A geometric series is a sequence of numbers where each term is derived by multiplying the previous one by a fixed, non-zero number called the common ratio. The general form of a geometric series can be written as \(a + ar + ar^2 + ar^3 + \ldots \), where \(a\) represents the first term and \(r\) is the common ratio. To determine convergence, it is important to check the value of \(r\).
- If \(|r| < 1\), the series converges to \(\frac{a}{1-r}\).
- If \(|r| \geq 1\), the series diverges.
This rule makes it easy to identify the behavior of geometric series. For example, in the series \(\sum_{k=1}^{\infty} \left(\frac{1}{2}\right)^k\), the common ratio is \(\frac{1}{2}\), which is less than 1. Thus, this series converges, allowing us to focus our attention on other parts of a complex series when analyzing convergence or divergence.

The harmonic series is a well-known divergent series that is represented as \(\sum_{k=1}^{\infty} \frac{1}{k}\). Even though the terms approach zero as \(k\) increases, the sum of the series tends to infinity, leading to divergence. This is a crucial aspect when evaluating series by comparison, as it provides a clear benchmark.
Unlike geometric series, the divergence of a harmonic series does not depend on a common ratio. Instead, it stems from the behavior where the accumulation of steadily smaller terms still manages to grow unbounded over time. In many exercises, including the one at hand, the harmonic series or its variations such as \(\sum_{k=1}^{\infty} 1\), play a pivotal role in the application of the comparison test when determining the divergence of another series.

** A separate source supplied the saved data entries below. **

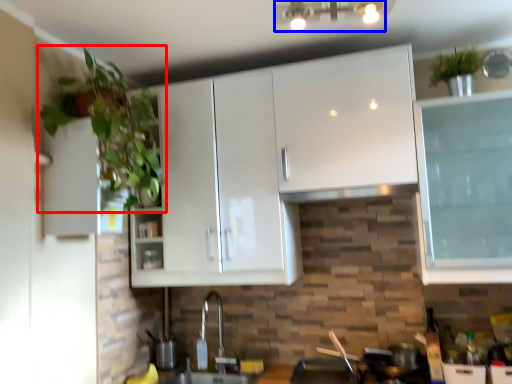 Question: Which object is further to the camera taking this photo, houseplant (highlighted by a red box) or light fixture (highlighted by a blue box)?

Choices:
 (A) houseplant
 (B) light fixture

Answer: (A) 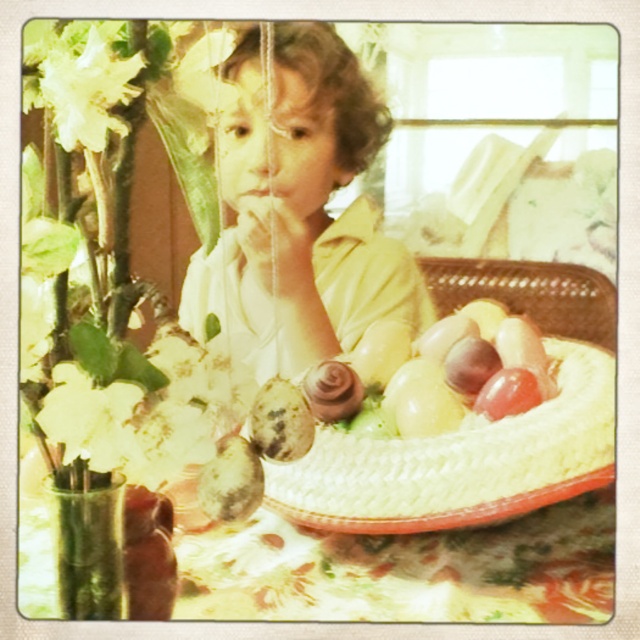 Question: Is matte yellow shirt at center further to camera compared to white matte flower at upper left?

Choices:
 (A) no
 (B) yes

Answer: (B)

Question: Which point appears closest to the camera in this image?

Choices:
 (A) (54, 417)
 (B) (44, 51)
 (C) (276, 65)

Answer: (A)

Question: Which of the following is the closest to the observer?

Choices:
 (A) white matte flower at upper left
 (B) white matte flower at left

Answer: (A)

Question: Estimate the real-world distances between objects in this image. Which object is closer to the matte yellow shirt at center?

Choices:
 (A) white matte flower at upper left
 (B) white matte flower at left

Answer: (A)

Question: Can you confirm if matte yellow shirt at center is smaller than white matte flower at left?

Choices:
 (A) yes
 (B) no

Answer: (B)

Question: Can you confirm if matte yellow shirt at center is positioned to the left of white matte flower at upper left?

Choices:
 (A) no
 (B) yes

Answer: (A) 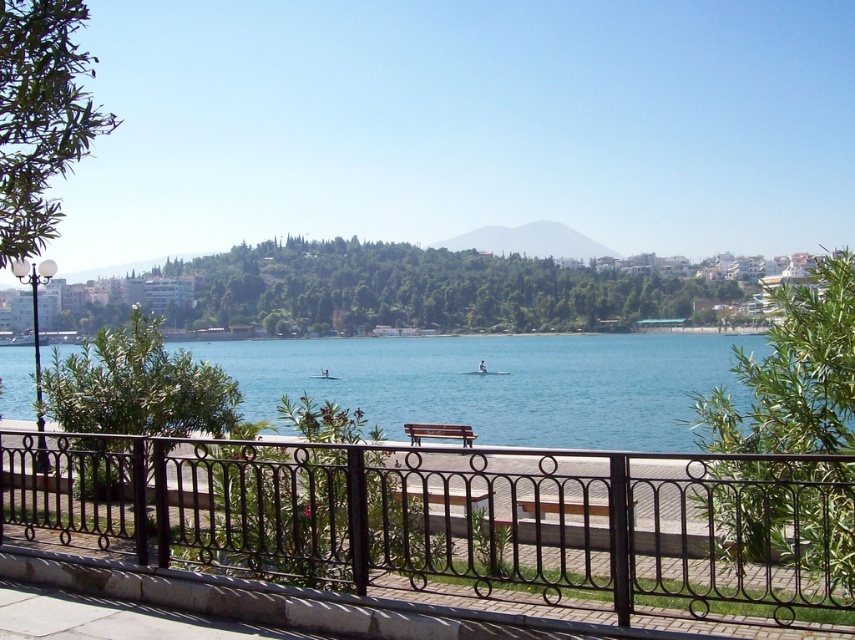 Question: Which of these objects is positioned farthest from the wooden bench at center?

Choices:
 (A) black wrought iron fence at center
 (B) blue water at center

Answer: (B)

Question: Does black wrought iron fence at center lie behind blue water at center?

Choices:
 (A) yes
 (B) no

Answer: (B)

Question: Which of the following is the closest to the observer?

Choices:
 (A) (817, 508)
 (B) (453, 435)
 (C) (629, 392)

Answer: (A)

Question: Does blue water at center appear on the right side of wooden bench at center?

Choices:
 (A) yes
 (B) no

Answer: (A)

Question: Does black wrought iron fence at center have a lesser width compared to wooden bench at center?

Choices:
 (A) yes
 (B) no

Answer: (B)

Question: Which point is closer to the camera?

Choices:
 (A) (641, 371)
 (B) (741, 596)

Answer: (B)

The comparison test is a valuable tool for analyzing series convergence by comparing a series of interest to a second series whose convergence properties are already known. To apply the test, you generally need to:
- Identify a well-understood series, such as a geometric or harmonic series, which is similar in form to the series under consideration.
- Compare the terms of the two series. If the terms of your series are always less than or equal to the terms of a known converging series, your series converges. Conversely, if they are always greater than or equal to a known diverging series, your series diverges.
In our exercise, the series \(\sum_{k=1}^{\infty} \frac{k-1}{2k+1}\) was compared to a divergent harmonic series using the comparison test. Observing algebraic transformations helps align the series for comparison: \(\frac{k-1}{2k+1} \approx \frac{k}{2k} = \frac{1}{2}\). This approximation highlighted its divergence, reinforcing the decision to look at known series for fruitful conclusions about behavior.